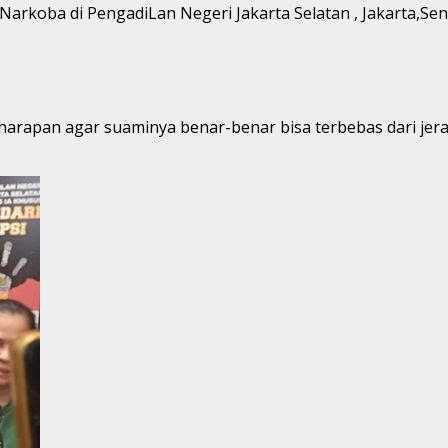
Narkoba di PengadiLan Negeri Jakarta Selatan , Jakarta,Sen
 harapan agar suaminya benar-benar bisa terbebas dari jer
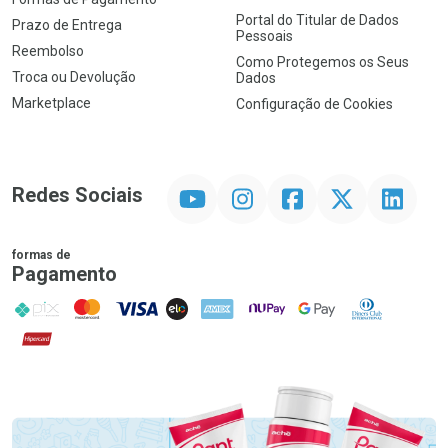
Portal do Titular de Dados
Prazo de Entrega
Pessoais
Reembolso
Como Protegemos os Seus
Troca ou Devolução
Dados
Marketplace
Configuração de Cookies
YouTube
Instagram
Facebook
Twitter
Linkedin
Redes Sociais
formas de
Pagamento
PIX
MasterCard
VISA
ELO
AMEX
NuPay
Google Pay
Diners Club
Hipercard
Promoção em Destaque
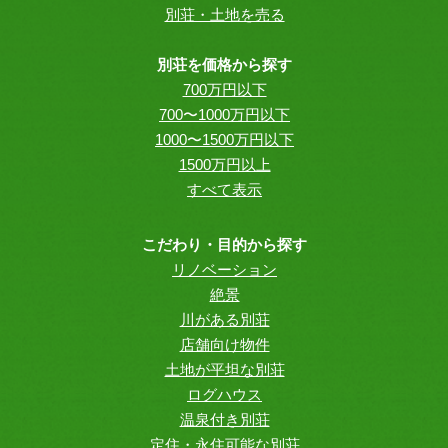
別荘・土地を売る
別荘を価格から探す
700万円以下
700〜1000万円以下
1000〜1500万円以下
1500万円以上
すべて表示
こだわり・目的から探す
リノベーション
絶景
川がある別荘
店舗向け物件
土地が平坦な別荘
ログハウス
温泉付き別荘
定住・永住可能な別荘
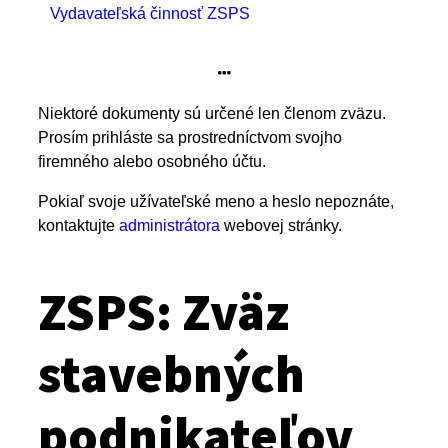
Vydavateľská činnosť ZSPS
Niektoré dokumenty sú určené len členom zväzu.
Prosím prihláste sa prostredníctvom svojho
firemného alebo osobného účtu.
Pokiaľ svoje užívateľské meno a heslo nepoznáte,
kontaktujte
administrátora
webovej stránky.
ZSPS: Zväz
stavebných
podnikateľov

══════

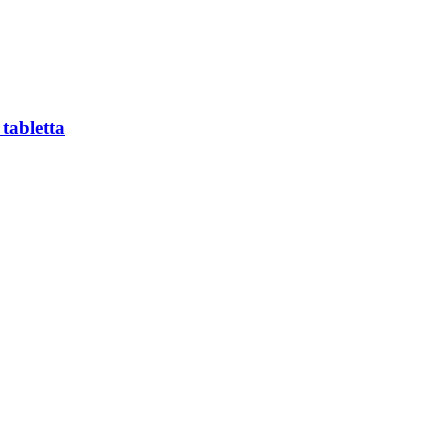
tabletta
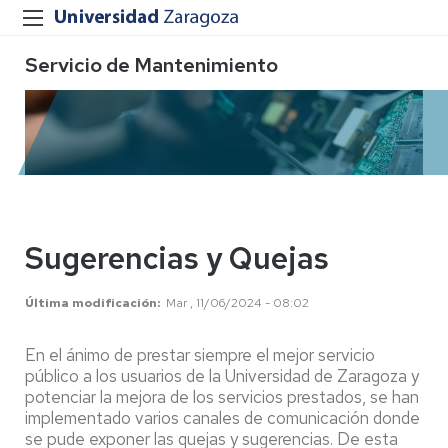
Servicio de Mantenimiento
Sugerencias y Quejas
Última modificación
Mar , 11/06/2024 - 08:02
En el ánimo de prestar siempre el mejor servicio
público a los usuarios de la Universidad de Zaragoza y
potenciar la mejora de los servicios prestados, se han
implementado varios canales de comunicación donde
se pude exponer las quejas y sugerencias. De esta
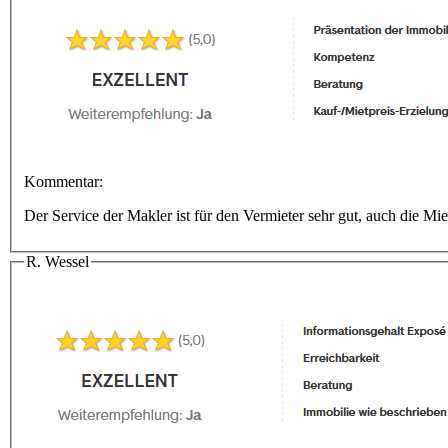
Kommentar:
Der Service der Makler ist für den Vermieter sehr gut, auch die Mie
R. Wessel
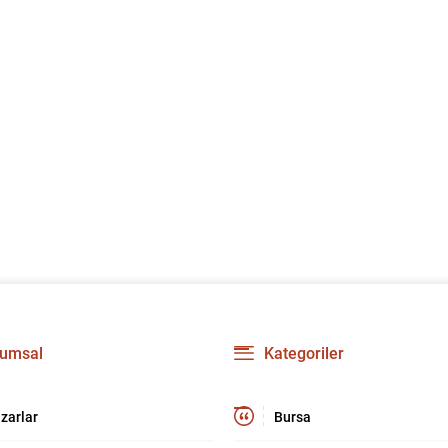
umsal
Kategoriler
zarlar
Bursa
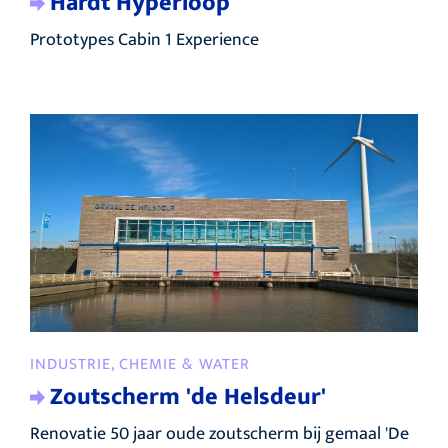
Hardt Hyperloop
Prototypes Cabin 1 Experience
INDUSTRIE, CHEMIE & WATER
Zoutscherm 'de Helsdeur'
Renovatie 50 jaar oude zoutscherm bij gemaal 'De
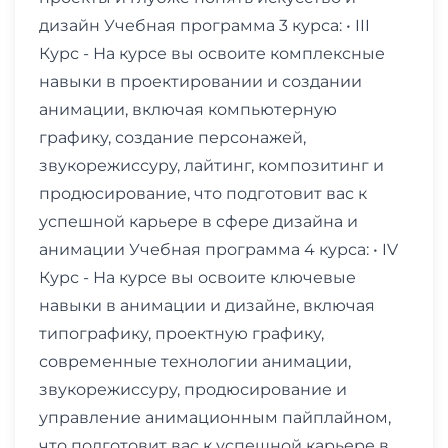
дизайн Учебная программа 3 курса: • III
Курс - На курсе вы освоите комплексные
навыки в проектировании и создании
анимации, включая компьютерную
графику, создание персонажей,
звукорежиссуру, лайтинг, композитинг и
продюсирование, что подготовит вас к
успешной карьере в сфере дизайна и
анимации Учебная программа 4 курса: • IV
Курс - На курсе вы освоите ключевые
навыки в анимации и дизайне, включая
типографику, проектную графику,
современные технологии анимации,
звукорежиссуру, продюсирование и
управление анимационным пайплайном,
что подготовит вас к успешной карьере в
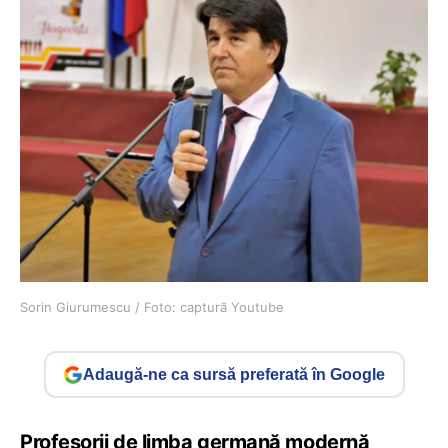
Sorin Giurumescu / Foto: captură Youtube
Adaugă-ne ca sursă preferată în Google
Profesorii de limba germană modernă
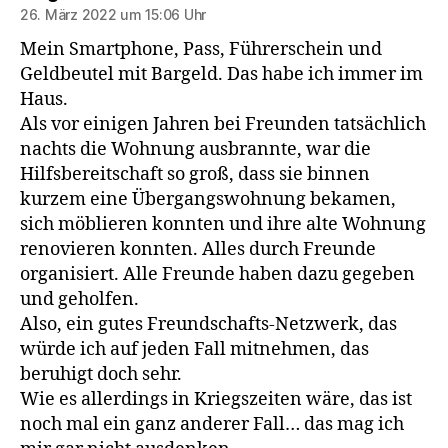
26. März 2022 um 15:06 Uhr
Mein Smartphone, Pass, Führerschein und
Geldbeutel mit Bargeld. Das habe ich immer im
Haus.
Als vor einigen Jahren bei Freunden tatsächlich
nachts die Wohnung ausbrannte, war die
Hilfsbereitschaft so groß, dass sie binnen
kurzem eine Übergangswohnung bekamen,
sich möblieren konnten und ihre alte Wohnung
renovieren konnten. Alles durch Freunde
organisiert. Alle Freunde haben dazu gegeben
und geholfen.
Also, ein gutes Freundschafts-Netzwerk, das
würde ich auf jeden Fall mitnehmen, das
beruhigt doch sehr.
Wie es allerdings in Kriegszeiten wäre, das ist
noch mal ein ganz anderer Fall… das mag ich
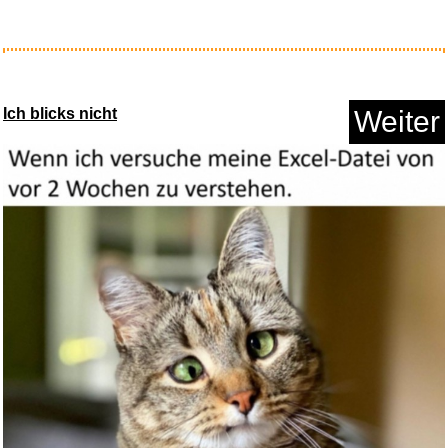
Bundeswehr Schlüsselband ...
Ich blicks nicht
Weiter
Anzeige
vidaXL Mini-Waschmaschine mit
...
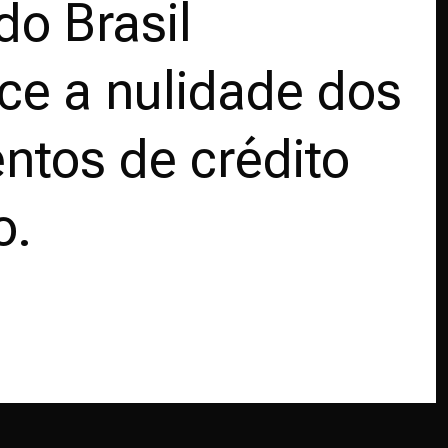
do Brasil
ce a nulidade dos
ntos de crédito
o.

══════

▶ _Exercise goal_
Every line above that holds the word "курса" is to be found and copied.

▶ _Solution to this problem_
дизайн Учебная программа 3 курса: • III
анимации Учебная программа 4 курса: • IV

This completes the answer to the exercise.